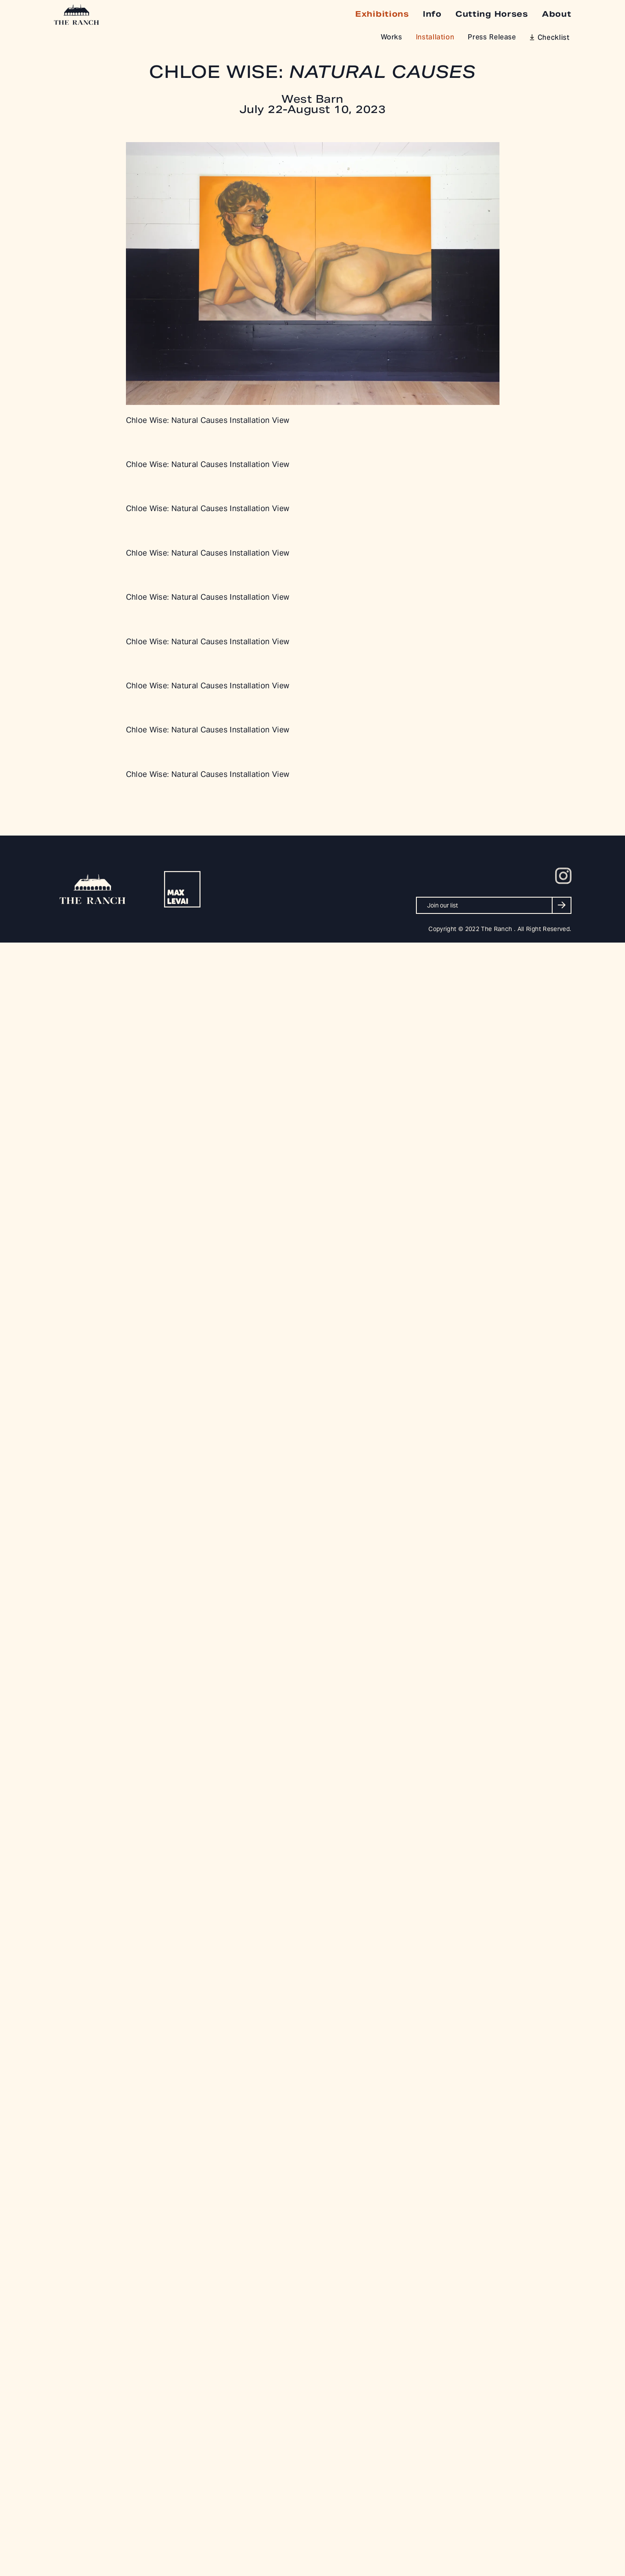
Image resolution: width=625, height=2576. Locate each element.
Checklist (554, 38)
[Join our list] (493, 905)
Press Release (492, 37)
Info (432, 14)
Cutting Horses (491, 14)
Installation (435, 37)
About (556, 14)
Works (391, 37)
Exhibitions (382, 14)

__Exercise instructions__. Restate the data above word for word, so that the only difference is the missing pictures.

__Output below__.
Image resolution: width=625, height=2576. Locate each element.
Checklist (554, 38)
[Join our list] (493, 905)
Press Release (492, 37)
Info (432, 14)
Cutting Horses (491, 14)
Installation (435, 37)
About (556, 14)
Works (391, 37)
Exhibitions (382, 14)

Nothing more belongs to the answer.